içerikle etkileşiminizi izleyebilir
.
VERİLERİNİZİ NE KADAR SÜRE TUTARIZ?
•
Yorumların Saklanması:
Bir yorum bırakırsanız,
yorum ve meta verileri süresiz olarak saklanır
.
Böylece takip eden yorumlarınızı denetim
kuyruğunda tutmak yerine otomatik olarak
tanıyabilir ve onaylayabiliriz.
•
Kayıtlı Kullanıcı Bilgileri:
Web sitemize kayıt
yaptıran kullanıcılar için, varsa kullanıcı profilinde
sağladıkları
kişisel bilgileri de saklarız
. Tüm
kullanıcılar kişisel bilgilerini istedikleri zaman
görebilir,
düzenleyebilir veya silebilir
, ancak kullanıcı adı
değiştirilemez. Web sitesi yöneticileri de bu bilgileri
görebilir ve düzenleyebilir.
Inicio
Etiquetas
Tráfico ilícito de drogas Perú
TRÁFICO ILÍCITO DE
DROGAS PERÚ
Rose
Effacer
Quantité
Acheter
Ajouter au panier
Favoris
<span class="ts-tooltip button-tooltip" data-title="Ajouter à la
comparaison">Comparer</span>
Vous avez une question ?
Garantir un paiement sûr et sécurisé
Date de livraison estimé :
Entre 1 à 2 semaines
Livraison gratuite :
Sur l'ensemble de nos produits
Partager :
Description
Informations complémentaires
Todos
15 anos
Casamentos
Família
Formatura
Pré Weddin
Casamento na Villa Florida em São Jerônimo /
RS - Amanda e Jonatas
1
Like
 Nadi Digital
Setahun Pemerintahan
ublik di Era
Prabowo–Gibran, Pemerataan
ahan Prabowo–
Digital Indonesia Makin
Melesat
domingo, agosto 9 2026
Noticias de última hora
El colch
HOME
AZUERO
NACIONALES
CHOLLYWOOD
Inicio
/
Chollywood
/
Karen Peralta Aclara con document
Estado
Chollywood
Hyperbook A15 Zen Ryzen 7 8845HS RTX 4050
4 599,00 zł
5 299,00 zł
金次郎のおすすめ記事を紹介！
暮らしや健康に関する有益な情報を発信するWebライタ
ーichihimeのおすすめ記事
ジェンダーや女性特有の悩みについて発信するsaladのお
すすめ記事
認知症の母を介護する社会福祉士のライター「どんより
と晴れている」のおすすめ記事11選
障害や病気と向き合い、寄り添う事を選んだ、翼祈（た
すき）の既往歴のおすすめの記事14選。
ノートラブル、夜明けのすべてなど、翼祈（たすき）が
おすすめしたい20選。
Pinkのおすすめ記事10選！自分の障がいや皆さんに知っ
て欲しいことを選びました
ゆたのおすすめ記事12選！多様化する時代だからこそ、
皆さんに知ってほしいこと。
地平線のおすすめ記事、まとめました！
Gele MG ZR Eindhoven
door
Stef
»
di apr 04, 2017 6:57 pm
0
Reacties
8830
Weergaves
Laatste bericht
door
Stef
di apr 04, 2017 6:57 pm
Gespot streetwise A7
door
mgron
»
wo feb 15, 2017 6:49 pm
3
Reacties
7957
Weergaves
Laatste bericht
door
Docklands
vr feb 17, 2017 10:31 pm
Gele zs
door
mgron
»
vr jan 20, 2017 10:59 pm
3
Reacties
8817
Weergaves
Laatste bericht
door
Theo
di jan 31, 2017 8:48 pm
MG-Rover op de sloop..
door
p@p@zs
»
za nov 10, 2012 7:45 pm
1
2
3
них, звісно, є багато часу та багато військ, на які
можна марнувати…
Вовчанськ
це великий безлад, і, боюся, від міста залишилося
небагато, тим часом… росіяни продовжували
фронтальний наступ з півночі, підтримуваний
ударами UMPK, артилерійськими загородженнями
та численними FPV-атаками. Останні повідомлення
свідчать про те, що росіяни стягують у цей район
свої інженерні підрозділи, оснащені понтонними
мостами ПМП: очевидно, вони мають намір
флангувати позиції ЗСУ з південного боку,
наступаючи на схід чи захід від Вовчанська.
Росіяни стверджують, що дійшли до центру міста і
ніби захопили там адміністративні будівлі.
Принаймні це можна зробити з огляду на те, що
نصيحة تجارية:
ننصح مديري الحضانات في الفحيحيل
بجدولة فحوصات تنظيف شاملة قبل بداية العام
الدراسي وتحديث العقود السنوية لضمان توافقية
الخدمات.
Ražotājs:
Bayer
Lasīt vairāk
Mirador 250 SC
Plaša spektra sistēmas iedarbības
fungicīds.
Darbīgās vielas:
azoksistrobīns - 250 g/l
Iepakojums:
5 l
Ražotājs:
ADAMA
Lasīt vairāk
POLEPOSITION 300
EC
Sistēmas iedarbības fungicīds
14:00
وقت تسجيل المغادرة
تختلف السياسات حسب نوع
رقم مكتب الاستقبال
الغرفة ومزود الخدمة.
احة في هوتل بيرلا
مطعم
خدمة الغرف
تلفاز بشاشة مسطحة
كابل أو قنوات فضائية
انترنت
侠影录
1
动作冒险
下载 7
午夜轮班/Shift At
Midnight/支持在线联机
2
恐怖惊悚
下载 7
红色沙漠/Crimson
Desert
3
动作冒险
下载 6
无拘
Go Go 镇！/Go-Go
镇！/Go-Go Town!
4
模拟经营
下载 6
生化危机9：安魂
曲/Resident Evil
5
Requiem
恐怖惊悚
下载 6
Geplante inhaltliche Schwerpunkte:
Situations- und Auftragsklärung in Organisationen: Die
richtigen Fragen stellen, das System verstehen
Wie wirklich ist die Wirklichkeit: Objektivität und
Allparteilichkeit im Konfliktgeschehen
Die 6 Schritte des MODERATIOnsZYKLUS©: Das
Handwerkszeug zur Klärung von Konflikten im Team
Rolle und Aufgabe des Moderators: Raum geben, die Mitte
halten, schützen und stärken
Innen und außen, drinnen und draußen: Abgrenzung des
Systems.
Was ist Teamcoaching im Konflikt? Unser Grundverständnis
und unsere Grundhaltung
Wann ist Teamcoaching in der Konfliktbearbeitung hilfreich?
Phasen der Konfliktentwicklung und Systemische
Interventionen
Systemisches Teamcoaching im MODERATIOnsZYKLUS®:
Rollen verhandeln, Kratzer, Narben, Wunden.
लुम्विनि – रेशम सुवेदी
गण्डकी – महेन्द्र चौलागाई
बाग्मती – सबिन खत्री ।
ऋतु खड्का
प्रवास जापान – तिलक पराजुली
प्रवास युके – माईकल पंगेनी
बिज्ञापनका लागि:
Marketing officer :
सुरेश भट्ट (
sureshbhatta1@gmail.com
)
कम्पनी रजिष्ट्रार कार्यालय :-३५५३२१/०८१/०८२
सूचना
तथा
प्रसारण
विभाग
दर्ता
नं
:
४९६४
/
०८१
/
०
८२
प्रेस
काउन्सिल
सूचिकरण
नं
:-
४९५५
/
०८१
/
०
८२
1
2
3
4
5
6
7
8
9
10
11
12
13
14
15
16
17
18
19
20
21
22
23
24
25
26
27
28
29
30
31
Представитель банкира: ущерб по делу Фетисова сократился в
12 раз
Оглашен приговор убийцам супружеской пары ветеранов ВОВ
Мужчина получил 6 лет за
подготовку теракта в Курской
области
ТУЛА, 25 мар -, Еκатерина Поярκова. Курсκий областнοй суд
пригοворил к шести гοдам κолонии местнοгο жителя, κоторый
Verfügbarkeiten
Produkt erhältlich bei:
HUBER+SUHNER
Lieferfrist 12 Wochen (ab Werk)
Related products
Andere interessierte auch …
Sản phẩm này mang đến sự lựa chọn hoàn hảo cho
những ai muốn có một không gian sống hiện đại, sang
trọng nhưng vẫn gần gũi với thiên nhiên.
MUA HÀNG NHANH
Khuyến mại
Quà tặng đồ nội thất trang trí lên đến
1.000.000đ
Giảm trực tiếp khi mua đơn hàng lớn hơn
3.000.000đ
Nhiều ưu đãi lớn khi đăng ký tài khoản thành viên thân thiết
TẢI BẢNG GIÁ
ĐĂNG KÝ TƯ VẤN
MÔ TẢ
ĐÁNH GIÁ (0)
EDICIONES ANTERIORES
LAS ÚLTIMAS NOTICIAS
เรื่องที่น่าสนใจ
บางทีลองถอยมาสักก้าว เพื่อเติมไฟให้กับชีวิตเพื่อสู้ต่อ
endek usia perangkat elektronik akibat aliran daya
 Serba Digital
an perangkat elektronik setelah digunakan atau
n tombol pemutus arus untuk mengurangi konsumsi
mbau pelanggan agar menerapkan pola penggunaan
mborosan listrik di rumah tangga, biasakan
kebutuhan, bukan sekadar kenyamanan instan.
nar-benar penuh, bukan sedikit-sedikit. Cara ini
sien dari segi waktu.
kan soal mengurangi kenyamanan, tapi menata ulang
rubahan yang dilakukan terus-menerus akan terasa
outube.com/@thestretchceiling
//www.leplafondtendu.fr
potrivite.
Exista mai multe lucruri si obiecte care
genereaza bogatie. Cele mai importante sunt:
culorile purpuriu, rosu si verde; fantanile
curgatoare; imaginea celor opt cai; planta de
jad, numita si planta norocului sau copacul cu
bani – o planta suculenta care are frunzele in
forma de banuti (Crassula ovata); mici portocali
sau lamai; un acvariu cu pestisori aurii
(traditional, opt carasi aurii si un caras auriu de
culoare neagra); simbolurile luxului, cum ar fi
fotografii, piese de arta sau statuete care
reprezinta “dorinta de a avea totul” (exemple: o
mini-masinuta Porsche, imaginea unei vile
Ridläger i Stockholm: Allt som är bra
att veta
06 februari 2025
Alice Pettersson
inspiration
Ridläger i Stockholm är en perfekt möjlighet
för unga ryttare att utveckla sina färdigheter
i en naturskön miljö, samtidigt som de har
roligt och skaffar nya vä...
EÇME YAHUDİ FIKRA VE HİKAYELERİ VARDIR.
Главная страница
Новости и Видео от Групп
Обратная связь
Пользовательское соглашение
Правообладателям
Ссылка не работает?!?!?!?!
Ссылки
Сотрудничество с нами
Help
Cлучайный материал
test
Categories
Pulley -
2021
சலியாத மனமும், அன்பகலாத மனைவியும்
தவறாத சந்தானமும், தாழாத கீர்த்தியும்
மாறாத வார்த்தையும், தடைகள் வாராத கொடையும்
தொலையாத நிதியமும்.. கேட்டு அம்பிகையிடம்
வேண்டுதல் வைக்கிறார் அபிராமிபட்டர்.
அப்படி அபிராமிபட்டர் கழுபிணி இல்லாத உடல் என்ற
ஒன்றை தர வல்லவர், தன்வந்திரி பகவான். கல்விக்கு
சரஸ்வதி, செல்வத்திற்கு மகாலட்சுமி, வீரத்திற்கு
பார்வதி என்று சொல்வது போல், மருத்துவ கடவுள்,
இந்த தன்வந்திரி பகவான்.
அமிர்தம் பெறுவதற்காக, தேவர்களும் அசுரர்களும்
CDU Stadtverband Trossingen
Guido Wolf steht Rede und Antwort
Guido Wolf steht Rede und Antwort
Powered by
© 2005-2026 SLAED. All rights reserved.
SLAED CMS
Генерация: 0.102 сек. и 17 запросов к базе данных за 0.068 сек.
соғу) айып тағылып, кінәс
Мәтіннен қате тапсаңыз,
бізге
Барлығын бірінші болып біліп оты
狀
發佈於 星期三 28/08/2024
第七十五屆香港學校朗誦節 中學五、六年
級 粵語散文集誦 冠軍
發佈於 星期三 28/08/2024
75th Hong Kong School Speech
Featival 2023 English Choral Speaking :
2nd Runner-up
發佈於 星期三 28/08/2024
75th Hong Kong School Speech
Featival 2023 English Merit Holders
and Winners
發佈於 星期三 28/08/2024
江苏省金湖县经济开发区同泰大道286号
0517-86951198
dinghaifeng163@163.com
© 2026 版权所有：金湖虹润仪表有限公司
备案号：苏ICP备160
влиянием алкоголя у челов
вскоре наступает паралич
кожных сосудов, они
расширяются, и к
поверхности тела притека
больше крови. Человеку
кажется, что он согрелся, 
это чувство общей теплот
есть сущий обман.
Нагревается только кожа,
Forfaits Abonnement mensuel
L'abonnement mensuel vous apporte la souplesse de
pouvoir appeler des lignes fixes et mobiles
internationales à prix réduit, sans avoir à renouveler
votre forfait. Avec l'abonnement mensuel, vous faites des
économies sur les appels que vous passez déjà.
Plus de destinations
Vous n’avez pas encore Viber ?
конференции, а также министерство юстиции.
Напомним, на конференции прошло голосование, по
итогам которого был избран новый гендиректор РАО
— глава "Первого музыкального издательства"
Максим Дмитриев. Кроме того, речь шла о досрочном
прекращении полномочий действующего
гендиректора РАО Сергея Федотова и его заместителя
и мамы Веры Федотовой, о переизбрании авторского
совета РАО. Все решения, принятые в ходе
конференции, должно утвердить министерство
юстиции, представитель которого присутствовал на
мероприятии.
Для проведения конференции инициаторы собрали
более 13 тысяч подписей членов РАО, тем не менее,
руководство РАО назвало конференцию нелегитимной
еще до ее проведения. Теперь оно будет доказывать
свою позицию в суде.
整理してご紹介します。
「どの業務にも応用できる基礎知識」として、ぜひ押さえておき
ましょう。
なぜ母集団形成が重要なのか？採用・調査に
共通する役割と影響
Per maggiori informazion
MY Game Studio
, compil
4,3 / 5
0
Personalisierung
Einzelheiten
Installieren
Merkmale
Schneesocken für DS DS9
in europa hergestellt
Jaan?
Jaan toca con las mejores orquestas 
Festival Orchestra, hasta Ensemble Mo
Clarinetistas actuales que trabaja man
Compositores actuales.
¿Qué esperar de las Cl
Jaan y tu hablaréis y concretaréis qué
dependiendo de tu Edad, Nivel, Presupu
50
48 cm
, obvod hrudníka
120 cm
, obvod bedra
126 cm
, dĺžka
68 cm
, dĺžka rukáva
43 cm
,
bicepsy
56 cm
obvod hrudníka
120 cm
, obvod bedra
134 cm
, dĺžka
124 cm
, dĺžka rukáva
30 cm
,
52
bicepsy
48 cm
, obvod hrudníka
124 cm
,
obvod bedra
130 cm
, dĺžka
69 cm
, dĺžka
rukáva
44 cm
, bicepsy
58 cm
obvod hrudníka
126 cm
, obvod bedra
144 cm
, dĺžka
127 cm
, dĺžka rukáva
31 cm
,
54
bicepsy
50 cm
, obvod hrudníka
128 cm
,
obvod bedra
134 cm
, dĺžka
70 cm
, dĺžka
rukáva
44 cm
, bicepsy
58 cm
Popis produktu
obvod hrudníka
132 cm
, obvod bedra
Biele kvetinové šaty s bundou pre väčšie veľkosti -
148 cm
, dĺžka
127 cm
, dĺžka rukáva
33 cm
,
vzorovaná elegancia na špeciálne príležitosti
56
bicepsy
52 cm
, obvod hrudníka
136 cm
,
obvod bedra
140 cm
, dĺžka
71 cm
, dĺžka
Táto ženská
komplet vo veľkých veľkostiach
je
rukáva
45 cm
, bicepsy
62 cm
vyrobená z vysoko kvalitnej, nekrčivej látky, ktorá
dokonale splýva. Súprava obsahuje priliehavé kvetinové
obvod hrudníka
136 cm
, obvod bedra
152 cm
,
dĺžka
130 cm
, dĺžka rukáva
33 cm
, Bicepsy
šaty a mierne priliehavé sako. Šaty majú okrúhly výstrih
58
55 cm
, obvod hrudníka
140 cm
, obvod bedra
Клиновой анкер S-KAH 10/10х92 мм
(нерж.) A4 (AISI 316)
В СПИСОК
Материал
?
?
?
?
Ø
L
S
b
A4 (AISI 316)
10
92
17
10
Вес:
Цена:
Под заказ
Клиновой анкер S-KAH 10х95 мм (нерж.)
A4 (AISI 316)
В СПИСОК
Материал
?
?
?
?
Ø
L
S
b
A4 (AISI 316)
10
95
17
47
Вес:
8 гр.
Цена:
* * * * * * *
• PROBLEM DETAILS: Please list every line of the records that contains "Stockholm".

• RESPONSE BELOW:
Ridläger i Stockholm: Allt som är bra
Ridläger i Stockholm är en perfekt möjlighet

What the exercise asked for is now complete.